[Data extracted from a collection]
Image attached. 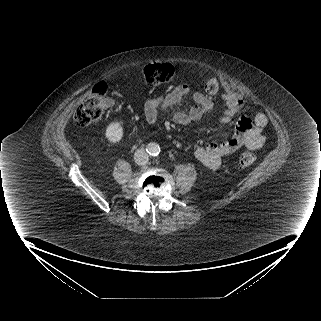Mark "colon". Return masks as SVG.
I'll return each mask as SVG.
<instances>
[{
    "instance_id": "obj_1",
    "label": "colon",
    "mask_w": 321,
    "mask_h": 321,
    "mask_svg": "<svg viewBox=\"0 0 321 321\" xmlns=\"http://www.w3.org/2000/svg\"><path fill=\"white\" fill-rule=\"evenodd\" d=\"M175 69L170 63H154L147 65L144 70V78L149 85L157 86L170 81ZM204 90L209 95H216L220 91V84L215 76L208 78L204 84ZM107 86L100 82L94 86L89 96L77 107L74 113V122L79 127L88 126L99 120L105 107ZM256 156L248 151L241 152L237 158L238 165L243 168L252 166Z\"/></svg>"
}]
</instances>
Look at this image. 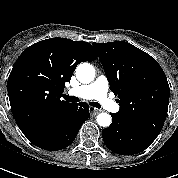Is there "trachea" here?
<instances>
[{"label":"trachea","instance_id":"3493384b","mask_svg":"<svg viewBox=\"0 0 178 178\" xmlns=\"http://www.w3.org/2000/svg\"><path fill=\"white\" fill-rule=\"evenodd\" d=\"M63 97L68 102H79V98L75 96L64 95ZM89 104L93 107L101 108V105L98 102H90Z\"/></svg>","mask_w":178,"mask_h":178}]
</instances>
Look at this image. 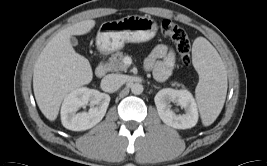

- **WHAT NEEDS TO BE DONE**:
Each line of the data that holds the word "label" should be copied.

- **FINAL ANSWER**:
    "label": "colon",
[{"label":"trachea","instance_id":"3493384b","mask_svg":"<svg viewBox=\"0 0 178 178\" xmlns=\"http://www.w3.org/2000/svg\"><path fill=\"white\" fill-rule=\"evenodd\" d=\"M63 97L68 102H79V98L75 96L64 95ZM89 104L93 107L101 108V105L98 102H90Z\"/></svg>","mask_w":178,"mask_h":178}]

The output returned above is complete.